Why is portfolio diversification important?

Mentioned below are some of the factors that highlight the importance of portfolio diversification:

  1. Protection against risks

Investing money may come with varying degrees of risk. However, it is important to invest in order to generate inflation-beating returns for a secure financial future. To protect against the resultant investment risks, we must adopt portfolio diversification. This way, we can spread the available funds for investment across different assets like stocks, debt, bank deposits, gold, real estate, etc and protect against the volatility in any sector. For example, if stock markets are not performing well, we can rely on gold and real estate investments to balance off the overall risk of loss.

  1. Exposure to a variety of sectors

With portfolio diversification, we essentially invest across different sectors. It is also often difficult to predict which sector would perform well in the future and offer high returns versus a sector that may not do well and offer low returns. For instance, the pharma sector saw a massive rally during the initial days of the Covid-19 pandemic. If an investor would have invested in any pharma company for portfolio diversification, he/she may have made substantial profits. On the other hand, the real estate market saw a slowdown and resulted in lower returns for investors.

  1. Improved and consistent portfolio returns

Many investment areas, like the stock market, real estate, etc are highly volatile. Therefore, just focusing on investment in either stocks or real estate may not offer consistent returns in the long run. It is therefore important for investors to invest across different assets like bank fixed deposits, gold, and debt instruments, apart from stocks and real estate, to bring a balance and consistency in investment returns. 

  1. Higher liquidity

Many people often allocate substantial corpus to safer investment options like bank fixed deposits or NPS or PPF. Although these investments offer high levels of capital safety, they also come with different lock-in periods. Thus, in case of an emergency, an investor may not have the desired liquidity. With portfolio diversification, an investor can invest in different asset classes such that there are some highly liquid investments and also safe long-term investments. This way, one need not pay a penalty for liquidating an investment during financial emergencies.

Factors to consider in portfolio diversification

Portfolio diversification offers many advantages, however, it may not be everyone’s cup of tea. If it is not executed correctly, it may end up costing a lot. Therefore, for investors who are not well-versed with the concept of diversification, it makes sense to consult a professional. Also, investors must check the level of diversification that may be suitable instead of going overboard with it. 

Conclusion

Portfolio diversification is the answer to one of the most commonly asked questions in investment, that is, how to manage the risk factor. It allows an investor to enjoy some peace of mind when it comes to the overall risk of investment. Also, one can be confident about fetching some returns on overall investments even if a few of them are not performing well. 

FAQs

What is a well-diversified portfolio?

A portfolio is well-diversified if it allows sufficient exposure to different asset classes and adapts to the investor’s investment horizon, risk profile and financial goals.

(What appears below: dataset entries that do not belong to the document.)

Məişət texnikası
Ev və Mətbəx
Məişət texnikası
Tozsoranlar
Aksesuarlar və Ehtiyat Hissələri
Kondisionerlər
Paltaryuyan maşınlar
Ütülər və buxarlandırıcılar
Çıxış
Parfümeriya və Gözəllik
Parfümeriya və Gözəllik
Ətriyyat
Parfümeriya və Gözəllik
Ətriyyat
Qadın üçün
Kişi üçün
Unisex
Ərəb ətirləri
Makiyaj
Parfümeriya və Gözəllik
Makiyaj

Are there any disadvantages of portfolio diversification?

If a portfolio is over-diversified, it can cause complications since exposure to too many assets can make it difficult to manage the portfolio. Over-diversification can also result in a risk of lower returns and low liquidity.

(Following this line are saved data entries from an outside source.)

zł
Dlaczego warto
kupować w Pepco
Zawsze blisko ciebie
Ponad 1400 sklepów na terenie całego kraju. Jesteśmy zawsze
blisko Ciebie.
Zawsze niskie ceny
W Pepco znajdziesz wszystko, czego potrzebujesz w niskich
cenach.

Does portfolio diversification help in saving taxes?

One can save taxes through portfolio diversification since it allows exposure to assets that either allow tax deductions or exemptions on returns generated.

Is portfolio diversification advisable for risk-averse investors?

Risk-averse investors can benefit from portfolio diversification, as they can ensure the right balance in overall risk levels by investing in assets that offer stable returns against assets that are highly volatile.